Em Barcelona 1992, a cerimônia teve a participação de grande número de figurantes, que contaram a história da criação da cidade. Milhares de pessoas fantasiadas transformaram o Estádio Olímpico de Montjuic em vasto oceano, em um dos atos do espetáculo. As fantasias lembravam os tradicionais desfiles da Sapucaí. A encenação utilizou, com bastante frequência, técnicas de marionetes.

O acendimento da pira olímpica em 1992 foi um dos mais célebres da história. O fogo foi posto na ponta de uma flecha e coube ao arqueiro paralímpico Antonio Rebollo o papel de acender a pira.
A cerimônia de abertura dos Jogos de Pequim foi um das mais belas já vistas. Os asiáticos se empenharam em fazer algo moderno e, ao mesmo tempo, tradicional. O resultado não poderia ter sido mais surpreendente. Um dos pontos altos da abertura foram os 2.008 tambores que se iluminavam ao serem tocados habilmente pelos percussionistas, em uma dança de imagem e som entrelaçados.

Em 2012, uma grande festa no Estádio Olímpico de Londres marcou o início dos jogos daquele ano. Foi uma celebração tipicamente britânica, com a participação de ícones da cultura local, como os atores Daniel Craig (conhecido por encarnar James Bond no cinema) e Rowan Atkinson (o eterno Mr. Bean). O espetáculo da cerimônia de abertura foi dirigido pelo cineasta Danny Boyle.

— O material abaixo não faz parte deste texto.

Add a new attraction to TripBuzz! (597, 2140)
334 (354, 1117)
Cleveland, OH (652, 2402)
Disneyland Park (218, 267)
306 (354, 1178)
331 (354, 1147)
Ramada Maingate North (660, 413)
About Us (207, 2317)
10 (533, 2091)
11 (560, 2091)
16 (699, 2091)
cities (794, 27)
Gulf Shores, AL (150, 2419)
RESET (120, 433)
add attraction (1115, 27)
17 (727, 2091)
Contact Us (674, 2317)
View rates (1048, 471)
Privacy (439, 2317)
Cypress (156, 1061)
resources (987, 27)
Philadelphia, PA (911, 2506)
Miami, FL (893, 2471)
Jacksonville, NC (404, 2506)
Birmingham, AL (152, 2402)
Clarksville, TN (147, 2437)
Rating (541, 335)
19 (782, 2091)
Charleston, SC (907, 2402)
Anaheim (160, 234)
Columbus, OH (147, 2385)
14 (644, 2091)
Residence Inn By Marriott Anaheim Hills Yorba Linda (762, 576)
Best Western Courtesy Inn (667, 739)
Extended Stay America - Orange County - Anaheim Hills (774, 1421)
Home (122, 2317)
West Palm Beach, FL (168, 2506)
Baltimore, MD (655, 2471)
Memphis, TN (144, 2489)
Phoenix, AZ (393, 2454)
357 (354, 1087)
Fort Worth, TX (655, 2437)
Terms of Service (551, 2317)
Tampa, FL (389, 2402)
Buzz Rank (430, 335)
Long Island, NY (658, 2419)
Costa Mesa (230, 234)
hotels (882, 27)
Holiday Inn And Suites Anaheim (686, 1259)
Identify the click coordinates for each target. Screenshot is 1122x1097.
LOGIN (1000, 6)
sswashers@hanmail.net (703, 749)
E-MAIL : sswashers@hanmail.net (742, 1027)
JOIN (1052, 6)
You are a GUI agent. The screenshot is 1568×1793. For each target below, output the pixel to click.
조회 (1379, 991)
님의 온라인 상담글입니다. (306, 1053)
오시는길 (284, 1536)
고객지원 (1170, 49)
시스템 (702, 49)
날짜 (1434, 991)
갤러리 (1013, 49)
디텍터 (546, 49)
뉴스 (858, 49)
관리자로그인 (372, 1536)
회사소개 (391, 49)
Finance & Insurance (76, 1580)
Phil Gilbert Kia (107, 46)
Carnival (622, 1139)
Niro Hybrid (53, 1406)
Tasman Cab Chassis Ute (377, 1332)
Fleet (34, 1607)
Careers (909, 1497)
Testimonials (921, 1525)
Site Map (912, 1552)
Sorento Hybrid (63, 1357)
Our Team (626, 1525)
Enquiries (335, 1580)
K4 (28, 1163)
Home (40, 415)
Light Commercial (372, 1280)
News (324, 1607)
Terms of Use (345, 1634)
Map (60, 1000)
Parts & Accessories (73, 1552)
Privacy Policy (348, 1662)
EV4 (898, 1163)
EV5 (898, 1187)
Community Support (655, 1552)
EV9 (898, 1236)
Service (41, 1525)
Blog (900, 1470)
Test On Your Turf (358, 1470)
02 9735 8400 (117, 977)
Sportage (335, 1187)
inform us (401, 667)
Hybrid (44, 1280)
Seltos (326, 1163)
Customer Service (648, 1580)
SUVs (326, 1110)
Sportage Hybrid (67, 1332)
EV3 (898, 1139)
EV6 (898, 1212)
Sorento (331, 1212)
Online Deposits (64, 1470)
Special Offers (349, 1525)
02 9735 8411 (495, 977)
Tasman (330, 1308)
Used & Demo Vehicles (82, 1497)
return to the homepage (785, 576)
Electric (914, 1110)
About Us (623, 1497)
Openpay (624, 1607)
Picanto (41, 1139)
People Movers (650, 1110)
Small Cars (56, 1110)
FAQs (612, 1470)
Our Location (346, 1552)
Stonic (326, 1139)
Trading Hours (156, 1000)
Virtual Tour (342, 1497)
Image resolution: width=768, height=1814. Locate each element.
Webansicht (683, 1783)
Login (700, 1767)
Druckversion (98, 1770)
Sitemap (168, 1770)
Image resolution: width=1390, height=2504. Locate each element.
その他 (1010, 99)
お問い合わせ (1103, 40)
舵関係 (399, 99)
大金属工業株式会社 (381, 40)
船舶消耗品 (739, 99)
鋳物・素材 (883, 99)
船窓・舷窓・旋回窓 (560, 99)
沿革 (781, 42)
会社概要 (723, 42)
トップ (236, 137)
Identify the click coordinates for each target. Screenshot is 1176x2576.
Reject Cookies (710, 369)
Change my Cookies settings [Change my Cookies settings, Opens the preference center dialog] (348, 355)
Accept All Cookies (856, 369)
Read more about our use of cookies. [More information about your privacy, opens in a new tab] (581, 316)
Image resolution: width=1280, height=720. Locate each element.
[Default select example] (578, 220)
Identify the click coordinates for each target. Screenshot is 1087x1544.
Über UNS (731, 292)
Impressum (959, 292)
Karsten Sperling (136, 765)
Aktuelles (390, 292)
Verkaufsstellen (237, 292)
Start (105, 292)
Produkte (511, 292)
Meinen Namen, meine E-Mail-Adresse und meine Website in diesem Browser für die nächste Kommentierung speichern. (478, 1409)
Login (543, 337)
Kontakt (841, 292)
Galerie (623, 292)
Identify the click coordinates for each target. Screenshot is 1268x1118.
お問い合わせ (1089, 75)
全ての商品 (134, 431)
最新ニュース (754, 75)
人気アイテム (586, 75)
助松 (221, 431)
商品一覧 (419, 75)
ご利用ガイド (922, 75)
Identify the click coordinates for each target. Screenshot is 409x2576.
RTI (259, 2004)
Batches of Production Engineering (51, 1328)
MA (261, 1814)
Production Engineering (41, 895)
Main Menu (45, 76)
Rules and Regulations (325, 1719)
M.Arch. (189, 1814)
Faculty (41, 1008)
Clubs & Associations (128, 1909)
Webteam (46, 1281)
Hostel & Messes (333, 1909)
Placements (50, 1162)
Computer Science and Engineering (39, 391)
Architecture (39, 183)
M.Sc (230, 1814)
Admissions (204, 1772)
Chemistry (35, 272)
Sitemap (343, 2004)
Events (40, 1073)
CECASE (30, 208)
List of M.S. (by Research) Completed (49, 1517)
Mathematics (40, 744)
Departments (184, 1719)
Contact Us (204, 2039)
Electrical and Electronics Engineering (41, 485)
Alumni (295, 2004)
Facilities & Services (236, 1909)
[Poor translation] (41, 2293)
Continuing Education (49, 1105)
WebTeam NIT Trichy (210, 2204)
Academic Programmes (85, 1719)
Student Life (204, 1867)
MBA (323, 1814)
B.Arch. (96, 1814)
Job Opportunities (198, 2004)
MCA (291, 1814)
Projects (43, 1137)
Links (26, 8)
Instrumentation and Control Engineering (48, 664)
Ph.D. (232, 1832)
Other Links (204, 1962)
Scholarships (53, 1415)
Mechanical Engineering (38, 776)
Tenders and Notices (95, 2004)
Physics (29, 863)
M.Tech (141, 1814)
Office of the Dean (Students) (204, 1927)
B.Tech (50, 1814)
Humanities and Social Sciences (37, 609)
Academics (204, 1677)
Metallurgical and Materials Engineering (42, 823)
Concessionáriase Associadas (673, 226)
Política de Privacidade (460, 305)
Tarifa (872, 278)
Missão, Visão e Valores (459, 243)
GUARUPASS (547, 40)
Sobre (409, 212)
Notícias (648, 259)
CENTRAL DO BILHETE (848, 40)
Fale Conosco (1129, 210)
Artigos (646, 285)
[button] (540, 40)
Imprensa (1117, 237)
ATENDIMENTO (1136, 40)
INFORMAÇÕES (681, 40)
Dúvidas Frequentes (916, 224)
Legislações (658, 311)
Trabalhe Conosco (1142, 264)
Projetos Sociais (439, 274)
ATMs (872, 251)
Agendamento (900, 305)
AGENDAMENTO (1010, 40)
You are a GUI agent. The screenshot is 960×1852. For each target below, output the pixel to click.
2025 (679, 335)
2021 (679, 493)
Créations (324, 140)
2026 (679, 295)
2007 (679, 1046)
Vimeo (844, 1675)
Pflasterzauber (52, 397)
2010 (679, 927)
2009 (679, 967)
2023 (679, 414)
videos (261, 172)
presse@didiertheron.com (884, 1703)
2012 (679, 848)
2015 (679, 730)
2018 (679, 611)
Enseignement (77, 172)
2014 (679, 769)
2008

Em um grande espetáculo teatral, Boyle fez uma retrospectiva da evolução da civilização pelas décadas, com várias menções à arte e cultura inglesas. Se a cerimônia não superou Pequim, foi um espetáculo grandioso, com mudanças ousadas de cenário e que renderam vários elogios a Boyle. A cerimônia foi encerrada com Paul McCartney cantando Hey Jude.

A próxima página dessa história será escrita nesta sexta-feira no Maracanã, sob os olhares do mundo inteiro.